For purposes of the Closing, the value of Inventories shall be determined
in accordance with Section 3.4(c) of this Agreement. On or before ninety
(90) days after the Closing Date, Buyer shall provide Seller with any
necessary adjustments required to be made to the Closing Balance Sheet to
accurately reflect the book value of the Acquired Assets and the amount of
the Fleet Capital Indebtedness together with the amount of Assumed
Liabilities as of the Closing Date (the "Post Closing Balance Sheet"). The
Post Closing Balance Sheet shall be prepared by Buyer in accordance with
GAAP consistently applied. If it is determined by the Post Closing Balance
Sheet as of the Closing Date that the excess of the book value of the
Acquired Assets minus (A) the amount of the Fleet Capital Indebtedness and
(B) the amount of the Assumed Liabilities is less than $1,234,405.00, then
the Purchase Price shall be reduced, on a dollar for dollar basis, in
accordance with the terms and provisions of the Escrow Agreement to be
entered into by and among the parties to this Agreement, attached hereto as
Exhibit A.
(d) The Closing Balance Sheet shall be provided in writing by Seller
to Buyer at the Closing and the Post Closing Balance Sheet shall be
provided in writing to Seller by Buyer within ninety (90) days after the
Closing Date. Seller shall have the right to challenge within thirty (30)

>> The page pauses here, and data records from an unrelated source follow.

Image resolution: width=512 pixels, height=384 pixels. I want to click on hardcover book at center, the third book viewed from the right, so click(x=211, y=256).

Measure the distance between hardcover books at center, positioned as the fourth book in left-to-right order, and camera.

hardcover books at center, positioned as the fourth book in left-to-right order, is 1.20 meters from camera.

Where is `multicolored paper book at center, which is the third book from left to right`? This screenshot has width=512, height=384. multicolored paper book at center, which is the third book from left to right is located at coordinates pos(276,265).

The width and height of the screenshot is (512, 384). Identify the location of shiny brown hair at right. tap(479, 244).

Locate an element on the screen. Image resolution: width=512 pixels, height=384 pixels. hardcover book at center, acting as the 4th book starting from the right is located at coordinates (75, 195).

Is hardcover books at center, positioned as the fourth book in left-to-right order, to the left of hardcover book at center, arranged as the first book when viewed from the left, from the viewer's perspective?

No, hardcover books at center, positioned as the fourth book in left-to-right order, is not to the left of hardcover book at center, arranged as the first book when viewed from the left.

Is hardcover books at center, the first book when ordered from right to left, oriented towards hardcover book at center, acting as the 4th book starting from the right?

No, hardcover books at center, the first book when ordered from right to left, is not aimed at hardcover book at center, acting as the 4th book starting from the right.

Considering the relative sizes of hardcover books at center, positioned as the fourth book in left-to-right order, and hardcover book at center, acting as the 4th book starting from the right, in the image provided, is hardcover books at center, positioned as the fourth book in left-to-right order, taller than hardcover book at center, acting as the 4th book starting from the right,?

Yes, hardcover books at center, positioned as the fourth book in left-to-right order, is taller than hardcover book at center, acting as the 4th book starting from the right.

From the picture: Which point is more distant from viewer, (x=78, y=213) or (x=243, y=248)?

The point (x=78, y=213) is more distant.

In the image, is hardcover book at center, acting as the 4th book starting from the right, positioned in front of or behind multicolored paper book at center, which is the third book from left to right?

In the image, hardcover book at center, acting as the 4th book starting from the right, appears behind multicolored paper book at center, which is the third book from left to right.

days after receipt of the Post Closing Balance Sheet, Buyer's determination
of the Post Closing Balance Sheet. If either party challenges any of these
amounts, then such other party shall provide the challenging party, in
writing, with its determination of these amounts. Seller and Buyer shall
attempt, in good faith, to resolve any differences. If Seller and Buyer are
unable to resolve said differences within thirty (30) days of receipt of
the other's determination of these amounts, any unagreed differences
between Buyer and Seller's determination of these amounts shall be resolved
by an arbitrator designated by the American Arbitration Association in
Miami, Florida, with the cost of such arbitration to be equally borne by
Buyer and Seller. If, after a final determination of the amounts, there is
a Purchase Price Adjustment hereunder, there shall be released to Buyer
from the Xxxxxxx Common Stock held in escrow pursuant to the Escrow
Agreement an amount of Xxxxxxx Common Stock, as determined under the Escrow
Agreement, to satisfy this Purchase Price Adjustment. If there is an
insufficient amount of Xxxxxxx Common Stock held in escrow pursuant to the
Escrow Agreement to satisfy this Purchase Price Adjustment, then an
additional amount of Xxxxxxx Common Stock required to satisfy this Purchase
Price Adjustment shall be paid from Seller to Buyer, in accordance with the
provisions of Section 11.2(g) of this Agreement. Buyer agrees to issue
additional shares of Xxxxxxx Common Stock to the Seller if the final
determination of the Purchase Price Adjustment based on the Post Closing
Balance Sheet is less than the Purchase Price Adjustment made at Closing
based on the Closing Balance Sheet. In such event thirty percent (30%) of
such additional shares of Xxxxxxx Common Stock shall be deposited with the
Escrow Agent named in the Escrow Agreement. The issuance of such additional
shares shall be based on the value as determined in accordance
with Section 3.2(a)(i) of this Agreement and such shares shall be issued by
Buyer within fifteen (15) days of such final determination of the Post
Closing Balance Sheet.
3.2 Payment of Purchase Price At Closing
(a) At Closing, Buyer shall pay the Purchase Price to Seller as
follows:
(i) The issuance to Seller of certificates for 307,058 shares of
Xxxxxxx Common Stock which was calculated with such shares having an
aggregate Fair Market Value (as hereinafter defined) equal to
$3,715,405.00, (as adjusted in accordance with Paragraph 3.1 (a) of this
Agreement) with thirty percent (30%) of such Xxxxxxx Common Stock to be
deposited with the Escrow Agent named in the Escrow Agreement. For purposes
hereof, "Fair Market Value" shall mean $11.00 for each share of Xxxxxxx
Common Stock, subject to adjustment upward or downward of up to ten percent
(10%) based on the average closing sales price of Stephan's common stock as
reported by the American Stock Exchange for the twenty (20) trading days
prior to the Closing Date; plus
(ii) The payment by Buyer of the Fleet Capital Indebtedness; plus
(iii) The assumption by Buyer of the Assumed Liabilities.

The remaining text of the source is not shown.